(Transcribed page contents)
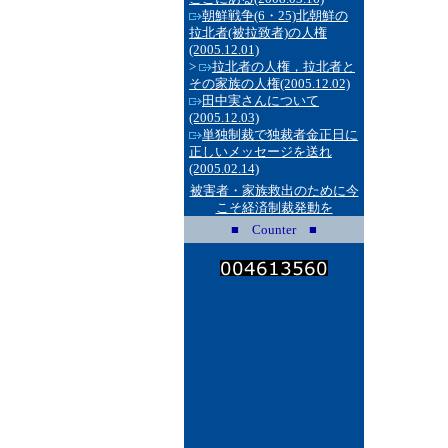
朝鮮戦争(6・25)北朝鮮の
拉北者(被拉致者)の人権
(2005.12.01)
>
拉北者の人権，拉北者と
その家族の人権
(2005.12.02)
田中実さんについて
(2005.12.03)
単独制裁で独裁者金正日に
正しいメッセージを送れ
(2005.02.14)
被害者・家族救出のために今
こそ経済制裁発動を
■ Counter ■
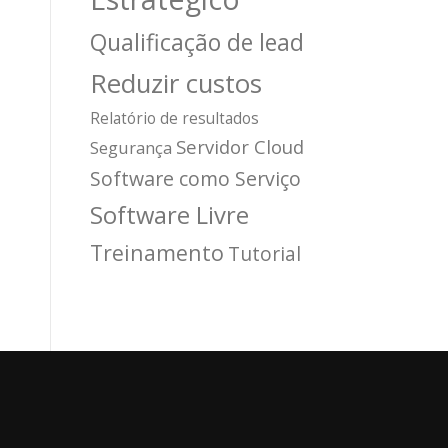
Qualificação de lead
Reduzir custos
Relatório de resultados
Servidor Cloud
Segurança
Software como Serviço
Software Livre
Treinamento
Tutorial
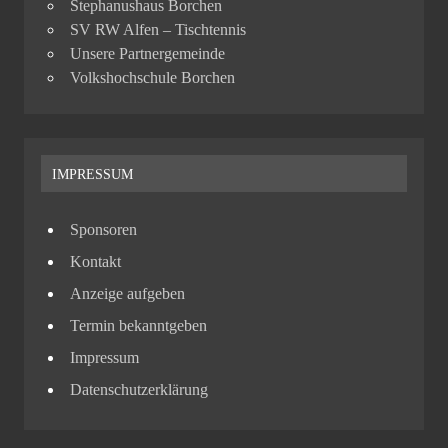
Stephanushaus Borchen
SV RW Alfen – Tischtennis
Unsere Partnergemeinde
Volkshochschule Borchen
IMPRESSUM
Sponsoren
Kontakt
Anzeige aufgeben
Termin bekanntgeben
Impressum
Datenschutzerklärung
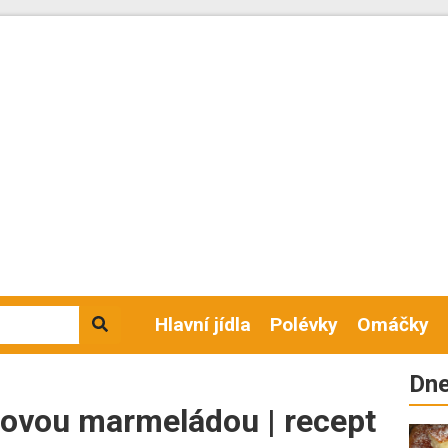
Hlavní jídla
Polévky
Omáčky
Dne
ízovou marmeládou | recept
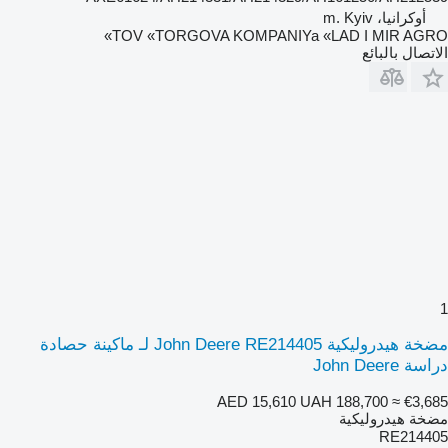
أوكرانيا، m. Kyiv
TOV «TORGOVA KOMPANIYa «LAD I MIR AGRO»
الاتصال بالبائع
1
مضخة هيدروليكية John Deere RE214405 لـ ماكينة حصادة
دراسة John Deere
AED 15,610
UAH 188,700
≈ €3,685
مضخة هيدروليكية
RE214405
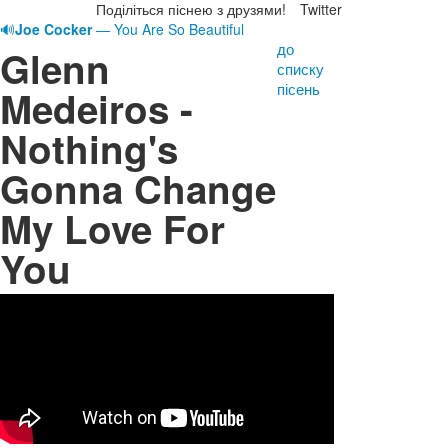
Поділіться піснею з друзями!
Twitter
🔊
Joe Cocker
— You Are So Beautiful
до
Glenn
списку
пісень
Medeiros -
Nothing's
Gonna Change
My Love For
You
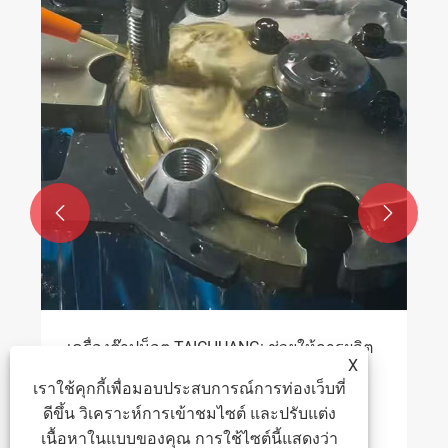


TAICHUANG โซลูชันโรงงานอัจฉริยะอัจฉริยะ
ดึงดูดความสนใจที่ Fastener Expo
ดูเพิ่มเติม >>
X
เราใช้คุกกี้เพื่อมอบประสบการณ์การท่องเว็บที่
ดีขึ้น วิเคราะห์การเข้าชมไซต์ และปรับแต่ง
เนื้อหาในแบบของคุณ การใช้ไซต์นี้แสดงว่า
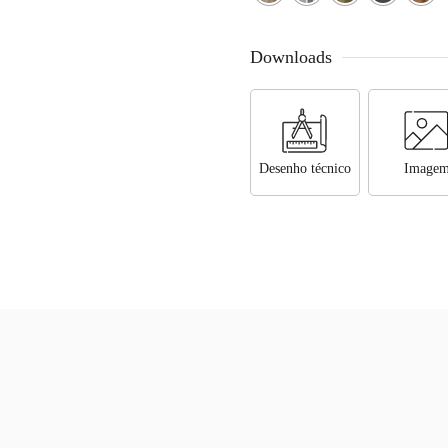
Downloads
Desenho técnico
Image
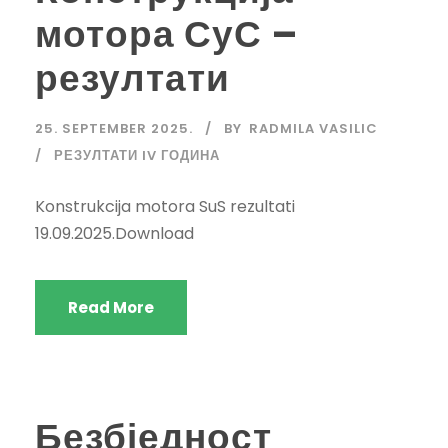
мотора СуС –
резултати
25. SEPTEMBER 2025.
BY
RADMILA VASILIC
РЕЗУЛТАТИ IV ГОДИНА
Konstrukcija motora SuS rezultati
19.09.2025.Download
Read More
Безбједност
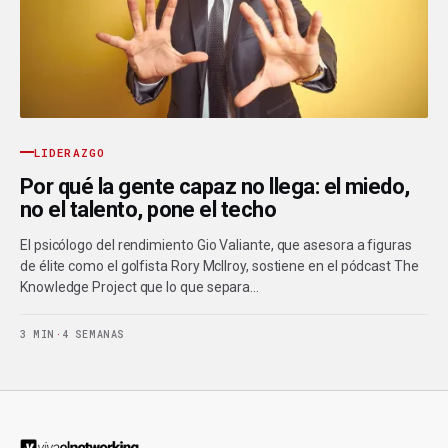
LIDERAZGO
Por qué la gente capaz no llega: el miedo,
no el talento, pone el techo
El psicólogo del rendimiento Gio Valiante, que asesora a figuras
de élite como el golfista Rory McIlroy, sostiene en el pódcast The
Knowledge Project que lo que separa…
3 MIN
·
4 SEMANAS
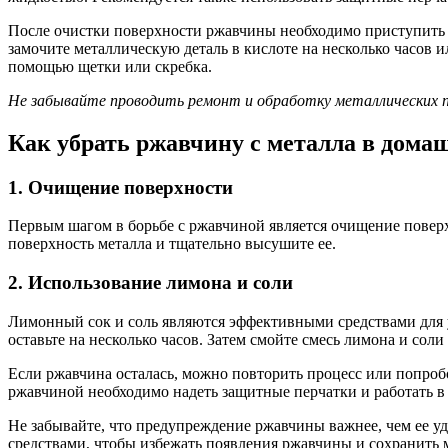
После очистки поверхности ржавчины необходимо приступить к
замочите металлическую деталь в кислоте на несколько часов и
помощью щетки или скребка.
Не забывайте проводить ремонт и обработку металлических п
Как убрать ржавчину с металла в дома
1. Очищение поверхности
Первым шагом в борьбе с ржавчиной является очищение поверх
поверхность металла и тщательно высушите ее.
2. Использование лимона и соли
Лимонный сок и соль являются эффективными средствами для у
оставьте на несколько часов. Затем смойте смесь лимона и сол
Если ржавчина осталась, можно повторить процесс или попробо
ржавчиной необходимо надеть защитные перчатки и работать 
Не забывайте, что предупреждение ржавчины важнее, чем ее у
средствами, чтобы избежать появления ржавчины и сохранить 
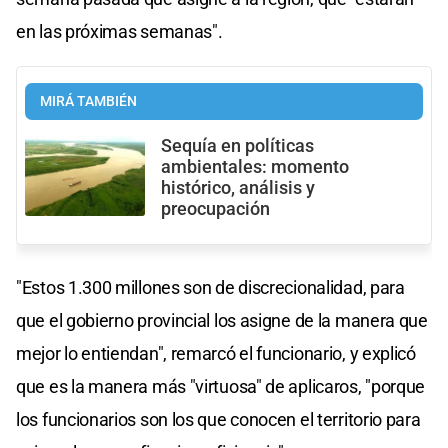
en las próximas semanas".
MIRÁ TAMBIÉN
Sequía en políticas
ambientales: momento
histórico, análisis y
preocupación
"Estos 1.300 millones son de discrecionalidad, para
que el gobierno provincial los asigne de la manera que
mejor lo entiendan", remarcó el funcionario, y explicó
que es la manera más "virtuosa" de aplicaros, "porque
los funcionarios son los que conocen el territorio para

→ **PROBLEM REQUIREMENTS**
Each line of the entries that contains "металла" counts once; state the total as a bare number.

→ **RESPONSE AREA**
2